You would think, considering how I sweat and tremble whenever I see those flashing lights pull up in my rear view mirror, that I would learn to chew the road more slowly, instead of wolfing it down all at once. (Twice, a cop let me off with only a warning, when by all rights, I should have been fined up the wazoo and/or hauled off to traffic school.) Fear of the consequences has, in fact, scared the wind out of my sails over the years and persuaded me to reign in some of that gusto. Apprehend me, and I am a model of humility and contrition. But the system can never quell my desire to devour the road as though it were a slab of deep dish pizza with a double helping of mushrooms and black olives. Because behind my meek exterior lies a force that longs to break loose---to soar unimpeded by rules, by slow moving traffic, by anything that compromises MY momentum, challenges MY independence, or clutters MY personal landscape.
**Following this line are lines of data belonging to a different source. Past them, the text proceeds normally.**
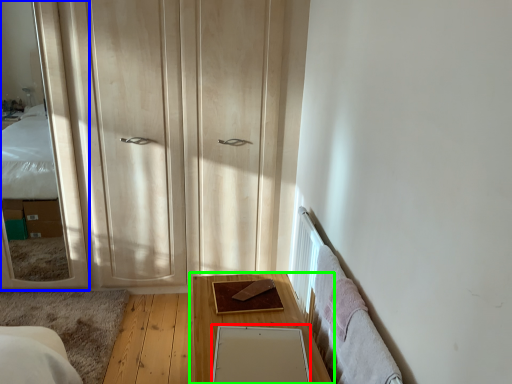 Question: Estimate the real-world distances between objects in this image. Which object is farther from mirror (highlighted by a red box), mirror (highlighted by a blue box) or table (highlighted by a green box)?

Choices:
 (A) mirror
 (B) table

Answer: (A) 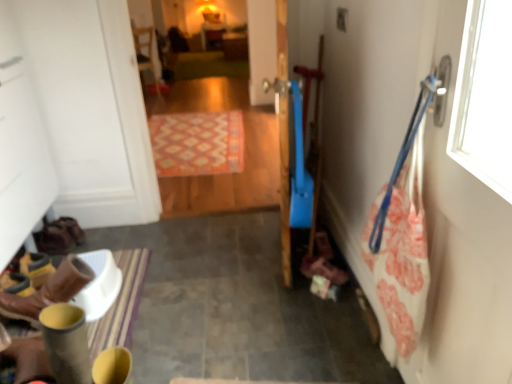 In order to face patterned carpet at center, should I rotate leftwards or rightwards?

A 5.866 degree turn to the left will do.

Where is `patterned carpet at center`? This screenshot has height=384, width=512. patterned carpet at center is located at coordinates (197, 143).

Which is less distant, (274,203) or (32,309)?

Positioned in front is point (32,309).

From the picture: Does patterned carpet at center have a larger size compared to brown leather boots at lower left?

Yes, patterned carpet at center is bigger than brown leather boots at lower left.

Considering the sizes of objects patterned carpet at center and brown leather boots at lower left in the image provided, who is wider, patterned carpet at center or brown leather boots at lower left?

brown leather boots at lower left is wider.

What's the angular difference between patterned carpet at center and brown leather boots at lower left's facing directions?

The angular difference between patterned carpet at center and brown leather boots at lower left is 95.7 degrees.

How different are the orientations of wooden chair at upper center and patterned carpet at center in degrees?

148 degrees separate the facing orientations of wooden chair at upper center and patterned carpet at center.

Can you confirm if wooden chair at upper center is positioned to the right of patterned carpet at center?

No.

Is wooden chair at upper center aimed at patterned carpet at center?

No, wooden chair at upper center is not facing towards patterned carpet at center.

Considering the relative sizes of wooden chair at upper center and patterned carpet at center in the image provided, is wooden chair at upper center taller than patterned carpet at center?

Indeed, wooden chair at upper center has a greater height compared to patterned carpet at center.

In terms of size, does patterned carpet at center appear bigger or smaller than brown leather boots at lower left?

Clearly, patterned carpet at center is larger in size than brown leather boots at lower left.

Is brown leather boots at lower left located within patterned carpet at center?

No, brown leather boots at lower left is located outside of patterned carpet at center.

Can you tell me how much patterned carpet at center and brown leather boots at lower left differ in facing direction?

They differ by 94.4 degrees in their facing directions.

Considering the sizes of objects patterned carpet at center and brown leather boots at lower left in the image provided, who is taller, patterned carpet at center or brown leather boots at lower left?

brown leather boots at lower left is taller.

Consider the image. Is wooden chair at upper center located outside patterned carpet at center?

Absolutely, wooden chair at upper center is external to patterned carpet at center.

Considering the relative sizes of wooden chair at upper center and patterned carpet at center in the image provided, is wooden chair at upper center wider than patterned carpet at center?

Correct, the width of wooden chair at upper center exceeds that of patterned carpet at center.

Is wooden chair at upper center looking in the opposite direction of patterned carpet at center?

Yes, wooden chair at upper center is positioned with its back facing patterned carpet at center.

This screenshot has height=384, width=512. In order to click on chair that appears below the patterned carpet at center (from a real-world perspective) in this screenshot , I will do `click(146, 53)`.

Between wooden chair at upper center and brown leather boots at lower left, which one appears on the right side from the viewer's perspective?

brown leather boots at lower left.

The image size is (512, 384). I want to click on footwear in front of the wooden chair at upper center, so click(49, 291).

Is wooden chair at upper center aimed at brown leather boots at lower left?

No, wooden chair at upper center does not turn towards brown leather boots at lower left.

In the scene shown: Is wooden chair at upper center outside of brown leather boots at lower left?

Yes, wooden chair at upper center is outside of brown leather boots at lower left.

Is patterned carpet at center facing away from patterned carpet at center?

That's right, patterned carpet at center is facing away from patterned carpet at center.

Is patterned carpet at center not close to patterned carpet at center?

Actually, patterned carpet at center and patterned carpet at center are a little close together.

Considering the relative positions of patterned carpet at center and patterned carpet at center in the image provided, is patterned carpet at center to the left of patterned carpet at center from the viewer's perspective?

Incorrect, patterned carpet at center is not on the left side of patterned carpet at center.

From a real-world perspective, relative to patterned carpet at center, is patterned carpet at center vertically above or below?

Clearly, from a real-world perspective, patterned carpet at center is above patterned carpet at center.

Choose the correct answer: Is patterned carpet at center inside wooden chair at upper center or outside it?

The correct answer is: outside.

Can you confirm if patterned carpet at center is positioned to the left of wooden chair at upper center?

No.

Considering the points (253, 136) and (148, 67), which point is in front, point (253, 136) or point (148, 67)?

The point (253, 136) is closer to the camera.

Considering the sizes of objects patterned carpet at center and wooden chair at upper center in the image provided, who is shorter, patterned carpet at center or wooden chair at upper center?

wooden chair at upper center is shorter.

Find the location of a particular element. The width and height of the screenshot is (512, 384). corridor positioned vertically above the brown leather boots at lower left (from a real-world perspective) is located at coordinates (244, 126).

The width and height of the screenshot is (512, 384). Identify the location of mat in front of the wooden chair at upper center. (197, 143).

Based on the photo, looking at the image, which one is located further to patterned carpet at center, patterned carpet at center or wooden chair at upper center?

Among the two, wooden chair at upper center is located further to patterned carpet at center.

Looking at the image, which one is located closer to patterned carpet at center, wooden chair at upper center or brown leather boots at lower left?

wooden chair at upper center.

From the image, which object appears to be farther from patterned carpet at center, patterned carpet at center or brown leather boots at lower left?

brown leather boots at lower left is further to patterned carpet at center.

When comparing their distances from brown leather boots at lower left, does patterned carpet at center or wooden chair at upper center seem further?

wooden chair at upper center.

Based on their spatial positions, is brown leather boots at lower left or wooden chair at upper center closer to patterned carpet at center?

Among the two, wooden chair at upper center is located nearer to patterned carpet at center.

Based on their spatial positions, is brown leather boots at lower left or patterned carpet at center further from wooden chair at upper center?

Among the two, brown leather boots at lower left is located further to wooden chair at upper center.

Based on their spatial positions, is patterned carpet at center or brown leather boots at lower left further from wooden chair at upper center?

Among the two, brown leather boots at lower left is located further to wooden chair at upper center.

Considering their positions, is wooden chair at upper center positioned further to patterned carpet at center than patterned carpet at center?

wooden chair at upper center is positioned further to the anchor patterned carpet at center.

At what (x,y) coordinates should I click in order to perform the action: click on mat between brown leather boots at lower left and wooden chair at upper center from front to back. Please return your answer as a coordinate pair (x, y). Looking at the image, I should click on (197, 143).

Locate an element on the screen. Image resolution: width=512 pixels, height=384 pixels. corridor between brown leather boots at lower left and patterned carpet at center from front to back is located at coordinates (244, 126).

Locate an element on the screen. Image resolution: width=512 pixels, height=384 pixels. corridor between brown leather boots at lower left and wooden chair at upper center in the front-back direction is located at coordinates (244, 126).

At what (x,y) coordinates should I click in order to perform the action: click on mat between patterned carpet at center and wooden chair at upper center along the z-axis. Please return your answer as a coordinate pair (x, y). Looking at the image, I should click on (197, 143).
Surely, there has no fault overtaken me but what is common to many other drivers. Its no coincidence that auto manufacturers have appealed, not our restraint, but to our love of speed, by naming their dream machines after swift, powerful animals: the cougar, the mustang, the jaguar, and the eagle, to name just a few. And let's not overlook such ego enhancers as "Firebird", "Stealth" and "Intrepid." Think about it. How many Slugs have you seen on the road? How many Aardvarks?
We may not all be speeders. But most of us are, in one way or another, servants of our respective natures. Human nature doesnt obey protocol, nor does it take kindly to external intervention. There are some drivers who like to tailgate; some who cut out in traffic without looking; some who hog the road or bully other drivers. Far too many pilot their vehicles like flight simulators, refusing to acknowledge that there are any real people or objects on the other side of that screen we call a windshield.
However, before we point our fingers at other drivers' foibles, we need to honestly examine our own natures. The more I learn about myself, the more I understand why we need laws, as well as officers to implement them. But laws cannot reform us. Laws can only reveal our faults, show us where we need to be, and protect us from ourselves and from each other.
True government has to begin with me, and with you. And it's not for the hungry or the faint of heart.